#### Material shown

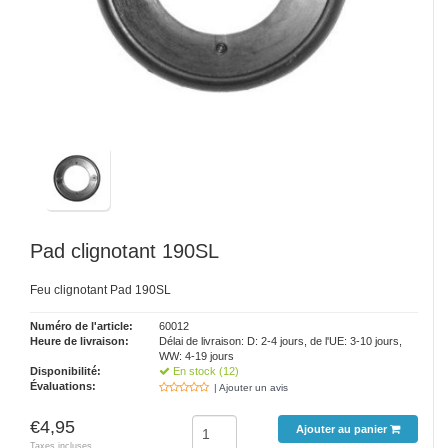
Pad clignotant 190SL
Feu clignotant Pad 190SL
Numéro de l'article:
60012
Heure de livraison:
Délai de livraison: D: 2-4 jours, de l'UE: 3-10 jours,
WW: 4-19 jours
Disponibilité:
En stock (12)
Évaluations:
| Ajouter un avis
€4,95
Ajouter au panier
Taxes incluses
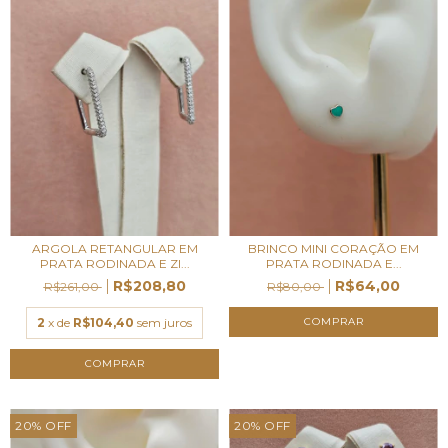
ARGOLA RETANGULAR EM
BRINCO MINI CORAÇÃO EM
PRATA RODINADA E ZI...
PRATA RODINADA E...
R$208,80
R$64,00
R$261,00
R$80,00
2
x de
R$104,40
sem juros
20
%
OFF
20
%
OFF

########

Work to be completed - Give back word for word the lines from the one containing "Ajouter un avis" through the final line of the data above. Pictures are to be left out.

Response area -
| Ajouter un avis
€4,95
Ajouter au panier
Taxes incluses
ARGOLA RETANGULAR EM
BRINCO MINI CORAÇÃO EM
PRATA RODINADA E ZI...
PRATA RODINADA E...
R$208,80
R$64,00
R$261,00
R$80,00
2
x de
R$104,40
sem juros
20
%
OFF
20
%
OFF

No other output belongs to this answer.